凡ゆる影が住まう路地を抜けると、見慣れたはずの銭湯の、薄汚れた裏の顔があった。築40年は経つだろうひび割れた外壁には、僕の知らない単語のスプレーアート。いや、落書きだ。
明滅する電灯はその全容を照らさなかったが、月光の代わりに正しく酩酊した若者を映し出した。
社会は意味のないことを良しとしない。何かを考えている時間は、何も為し得ない時間だという。一度爪を立て、牙を剥いてしまえば、鈍い光は何者でもないそれを浮かび上がらせる。
夜は影を作らないから、楽だというのに。
寄り道がしたい気分だったわけではなく、会社の同僚家族を見かけたので、そそくさと逃げ出た。
お陰で生温い夜風に当たることができたし、希望の光を見ることもできた。
僕はまだ髪の乾かぬうちに、コーヒー牛乳を買いに戻った。ルーティンは崩されたくない。

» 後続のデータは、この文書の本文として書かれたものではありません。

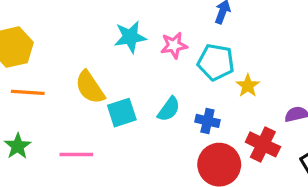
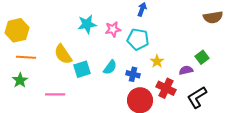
yellow star: (248, 86) -> (157, 61), moved
green star: (18, 146) -> (20, 80), moved

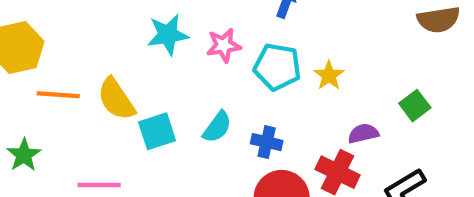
orange line: (26, 57) -> (58, 95), moved
yellow star: (157, 61) -> (329, 75), moved
purple semicircle: (186, 70) -> (363, 133), moved

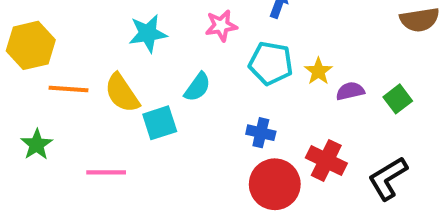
cyan star: (168, 35) -> (148, 34), moved
pink star: (224, 45) -> (221, 26), moved
cyan semicircle: (217, 127) -> (197, 87), moved
purple semicircle: (363, 133) -> (350, 91), moved

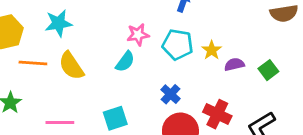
pink star: (221, 26) -> (138, 35), moved
cyan star: (148, 34) -> (59, 23), moved
cyan square: (160, 123) -> (115, 118), moved
blue cross: (261, 133) -> (171, 94), turned 30

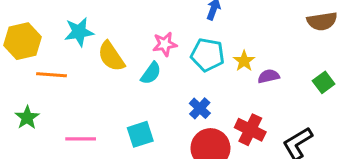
yellow semicircle: (71, 66) -> (111, 56), moved
green square: (268, 70) -> (324, 82), moved

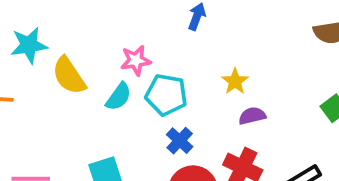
cyan pentagon: (207, 55) -> (166, 95), moved
purple semicircle: (269, 76) -> (252, 116), moved

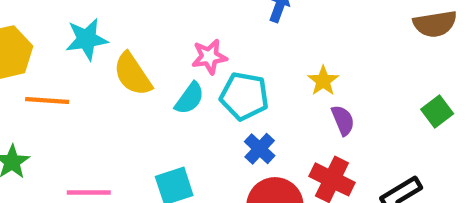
purple semicircle: (252, 116) -> (343, 120), turned 80

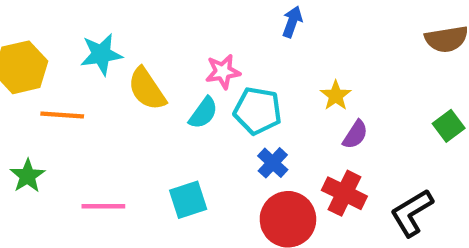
purple semicircle: (343, 120) -> (355, 135), turned 56

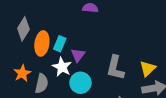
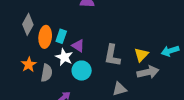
purple triangle: (78, 55) -> (78, 46), turned -32

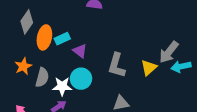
cyan rectangle: (61, 36) -> (62, 39), turned 40
white star: (64, 57) -> (62, 86), moved, turned -30
gray arrow: (148, 72) -> (169, 52), moved, turned 135

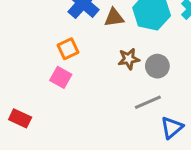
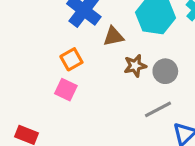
brown triangle: (114, 17) -> (114, 36), moved

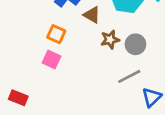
brown triangle: (114, 36) -> (92, 15), turned 42
orange square: (71, 59) -> (56, 34), turned -36

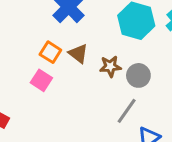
brown triangle: (92, 15) -> (78, 54), moved
gray line: (129, 76) -> (127, 111), turned -35

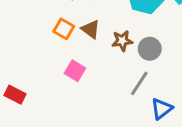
pink square: (41, 80) -> (75, 71), moved

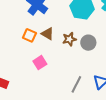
pink square: (75, 71) -> (40, 63), turned 32
gray line: (139, 83) -> (76, 84), moved

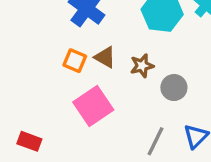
gray circle: (88, 43) -> (174, 88), moved
pink square: (40, 63) -> (93, 106), size x1.6

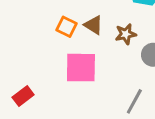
pink square: (93, 106) -> (81, 68), turned 32
red rectangle: (29, 141) -> (23, 96), turned -60

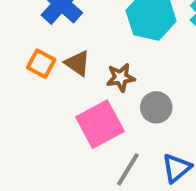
pink square: (81, 68) -> (100, 124), moved, turned -32

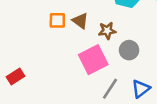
orange square: (41, 64) -> (57, 20), turned -30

従業員は静かにタオルを畳む番台一人。家族経営だが、半年前に先代が入院生活となり、50代半ばの次男が切り盛りしている。仕事は丁寧で、古さを感じさせない清潔さは彼の几帳面さの表れであるが、何せ愛想がない。先代が紡いだ町民との縁は、ここ最近ですっかり途絶えてしまったようだ。
下駄箱を過ぎると、休憩室の暗がりの中に煌々たる自動販売機がある。目の前のボタンには、赤く”売り切れ”の文字。何にしようか迷うこと5分、何も買わずに銭湯を後にした。
恥を忍んで言えば、僕の人生は誰かに答えを求めるのが常だ。そして、正解は僕しか持っていないと途中で気付く。この繰り返し。
何かを選ばなければいけない時は、必ず消去法をとる。徹底的にふるい落とす材料が揃わないと、捨てきれない。
コーヒー牛乳だって、遠い記憶で父親が飲んでいたから、それだけで選んでいる。僕の選択は、いつだって誰かに委ねられている。